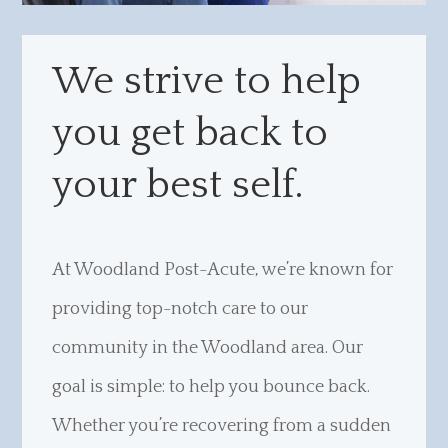
We strive to help
you get back to
your best self.
At Woodland Post-Acute, we’re known for
providing top-notch care to our
community in the Woodland area. Our
goal is simple: to help you bounce back.
Whether you’re recovering from a sudden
************
GOAL OF THE EXERCISE: Among the records above, find the lines where the word "back" appears and copy them.

TASK RESULT:
you get back to
goal is simple: to help you bounce back.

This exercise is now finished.